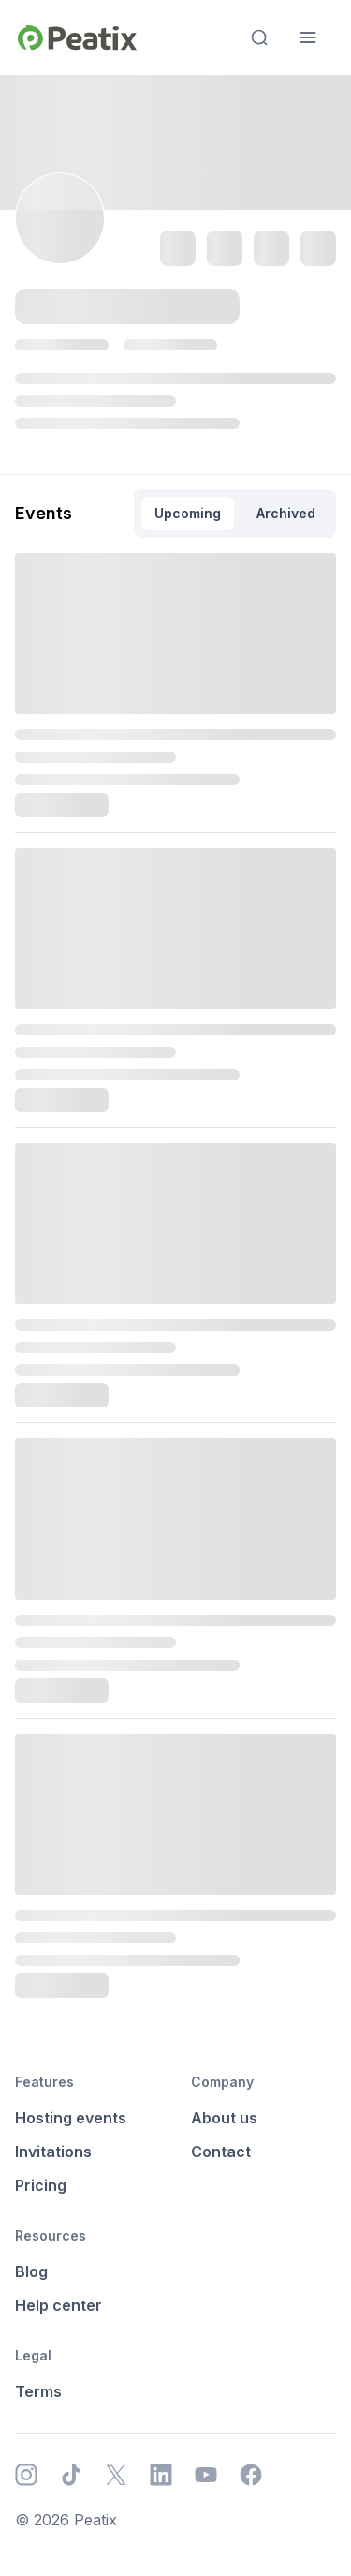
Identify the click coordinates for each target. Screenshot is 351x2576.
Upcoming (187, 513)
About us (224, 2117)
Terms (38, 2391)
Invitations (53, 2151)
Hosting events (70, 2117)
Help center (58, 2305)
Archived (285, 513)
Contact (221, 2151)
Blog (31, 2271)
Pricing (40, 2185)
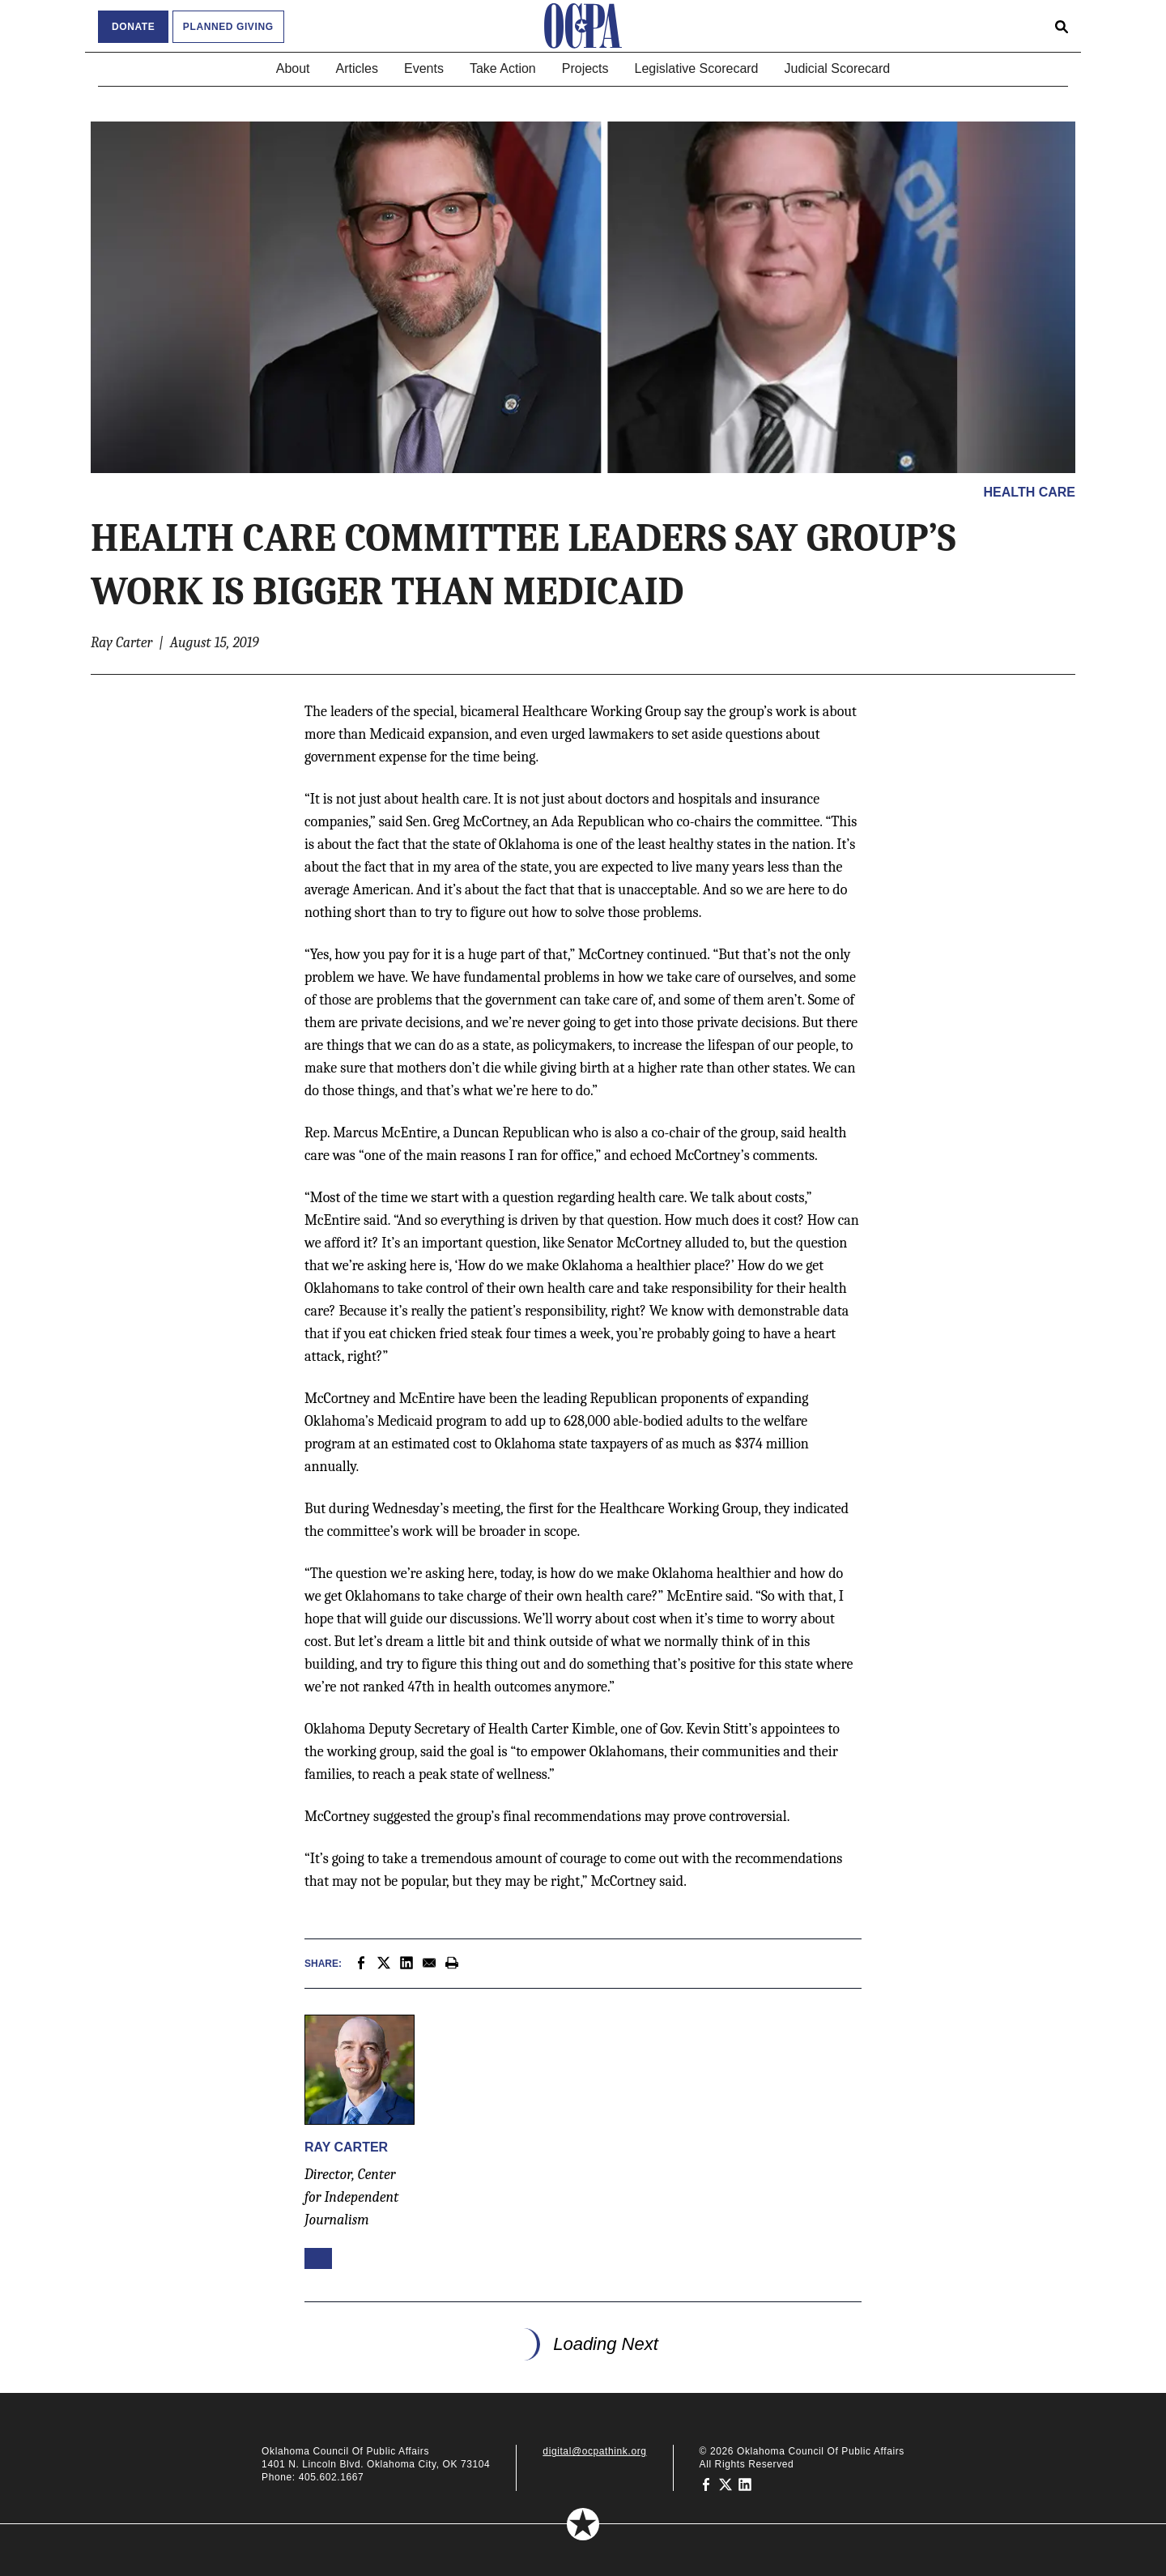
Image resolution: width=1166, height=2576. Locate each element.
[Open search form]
———
All of the listing should be transcribed exactly, but none of its images.

Identify the click coordinates for each target. Screenshot is 351x2576.
Upcoming (187, 513)
About us (224, 2117)
Terms (38, 2391)
Invitations (53, 2151)
Hosting events (70, 2117)
Help center (58, 2305)
Archived (285, 513)
Contact (221, 2151)
Blog (31, 2271)
Pricing (40, 2185)
Image resolution: width=1166, height=2576. Locate each element.
[Open search form]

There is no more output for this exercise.